The Trump filing Wednesday also made no mention of any declassification. The Justice Department asserted Tuesday that neither Trump nor his lawyers ever mentioned “declassification” during months of talks ahead of the Aug. 8 FBI search–a claim Trump’s team did not dispute Wednesday.
Rather, the former president’s attorneys focused much of their argument on whether the government failed to adequately account for the give-and-take of the Presidential Records Act, the Nixon-era law that governs the retention of White House records by the National Archives.
Trump’s rebuttal to the DOJ comes as the department appears to be mulling a significant obstruction of justice case against the former president and his team, underscored by evidence the department revealed Tuesday in response to Trump’s lawsuit. The department has argued that privileged documents seized at Mar-a-Lago would inherently be property of the government, not Trump, particularly when they consist of extraordinarily sensitive national security records.
Cannon is scheduled to hold a hearing Thursday afternoon in West Palm Beach on whether to grant the request Trump’s attorneys made last week to appoint a special master to sift through and return property that may have been improperly seized.
Cannon, who is a Trump appointee, said in an order last week that she was inclined to grant the special master request. But it’s unclear what that work would entail at this point since prosecutors, who are opposing any role for a special master, said in a court filing Monday that they’d already reviewed everything the FBI recovered during the Mar-a-Lago search aside from documents a Justice Department “filter team” set aside as containing information that could be subject to attorney-client privilege.
It’s possible Cannon will order a special master to essentially check the FBI team’s work, although it is difficult if not impossible to make the investigative team unsee anything they’ve already been looking at for weeks. Trump’s team is pushing not only for an outside pair of eyes, but a broader review that would also look at potential claims of executive privilege or other privileges.
For weeks after the FBI search of his estate, Trump insisted he had worked cooperatively with investigators. But the most recent Justice Department filing painted a damning portrait of Trump and his team repeatedly resisting efforts by the government to reclaim highly classified records.
In January, Trump returned 15 boxes of records to the National Archives, following months of work by the agency to reclaim records it had learned were being warehoused at Mar-a-Lago. When NARA discovered the boxes included highly classified materials, it referred the matter to the Justice Department.
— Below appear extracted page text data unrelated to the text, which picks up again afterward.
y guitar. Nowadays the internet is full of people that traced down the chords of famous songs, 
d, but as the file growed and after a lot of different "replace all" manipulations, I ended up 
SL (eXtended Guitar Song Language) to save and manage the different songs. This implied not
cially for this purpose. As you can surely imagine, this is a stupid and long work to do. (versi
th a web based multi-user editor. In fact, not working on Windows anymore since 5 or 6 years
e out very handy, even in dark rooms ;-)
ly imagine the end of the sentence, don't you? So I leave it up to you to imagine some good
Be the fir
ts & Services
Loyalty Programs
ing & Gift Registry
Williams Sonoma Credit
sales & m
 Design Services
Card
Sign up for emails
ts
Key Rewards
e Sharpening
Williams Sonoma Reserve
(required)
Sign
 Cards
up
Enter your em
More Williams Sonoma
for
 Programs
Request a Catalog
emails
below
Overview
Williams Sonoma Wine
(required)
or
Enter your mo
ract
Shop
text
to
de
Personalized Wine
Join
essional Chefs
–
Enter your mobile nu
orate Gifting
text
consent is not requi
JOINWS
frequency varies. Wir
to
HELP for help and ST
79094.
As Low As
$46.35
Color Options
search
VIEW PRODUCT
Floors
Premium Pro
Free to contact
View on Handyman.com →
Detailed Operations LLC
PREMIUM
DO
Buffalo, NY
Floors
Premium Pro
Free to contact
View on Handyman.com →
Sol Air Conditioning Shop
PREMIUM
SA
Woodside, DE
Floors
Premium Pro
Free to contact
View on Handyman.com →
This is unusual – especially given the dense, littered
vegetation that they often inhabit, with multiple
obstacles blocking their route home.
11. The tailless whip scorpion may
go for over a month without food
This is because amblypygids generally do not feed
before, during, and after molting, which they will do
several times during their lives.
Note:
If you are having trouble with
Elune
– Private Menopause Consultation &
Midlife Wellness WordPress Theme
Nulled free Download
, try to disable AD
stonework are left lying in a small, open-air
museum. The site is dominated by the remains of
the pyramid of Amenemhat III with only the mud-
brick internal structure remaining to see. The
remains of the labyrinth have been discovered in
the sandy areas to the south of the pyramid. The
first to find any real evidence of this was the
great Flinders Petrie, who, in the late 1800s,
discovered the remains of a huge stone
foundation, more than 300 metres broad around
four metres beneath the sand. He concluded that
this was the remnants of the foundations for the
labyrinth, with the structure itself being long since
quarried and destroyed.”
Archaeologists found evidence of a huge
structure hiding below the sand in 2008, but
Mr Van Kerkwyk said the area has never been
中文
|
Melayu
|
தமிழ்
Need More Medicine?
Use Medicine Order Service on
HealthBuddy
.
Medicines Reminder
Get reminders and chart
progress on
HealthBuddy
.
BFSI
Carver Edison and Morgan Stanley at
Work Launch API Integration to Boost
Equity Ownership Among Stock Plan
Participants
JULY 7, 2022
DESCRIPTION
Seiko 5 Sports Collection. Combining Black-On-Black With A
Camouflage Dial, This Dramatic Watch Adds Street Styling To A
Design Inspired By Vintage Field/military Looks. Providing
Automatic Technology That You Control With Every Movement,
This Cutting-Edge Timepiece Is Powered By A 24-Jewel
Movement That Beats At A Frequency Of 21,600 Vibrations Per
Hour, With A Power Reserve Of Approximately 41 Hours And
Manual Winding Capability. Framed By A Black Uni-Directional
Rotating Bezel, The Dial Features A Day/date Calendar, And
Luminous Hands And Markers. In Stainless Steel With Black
But for months, FBI investigators said they were unable to access the materials, and that Trump’s attorneys repeatedly resisted efforts to permit criminal investigators from probing the documents.
Finally, the Archives received permission from the Biden White House to override Trump’s effort and deliver the 15 boxes to the Justice Department, which issued a subpoena on May 11 for any remaining documents with classified markings housed at Mar-a-Lago. As the subpoena deadline approached in early June, Trump’s lawyers invited DOJ investigators to the estate and delivered a “Redweld envelope” containing about 50 documents marked classified, but, DOJ alleges, they refused to permit investigators to comb through boxes to ensure everything had been provided.
The June 3 visit culminated with a Trump attorney signing a sworn letter attesting that all remaining documents with classification markings had been turned over pursuant to the subpoena. But the FBI — acting on evidence that additional classified records remained at Mar-a-Lago — later discovered more than 100 marked documents in Trump’s storage room and personal office, including three in a desk drawer.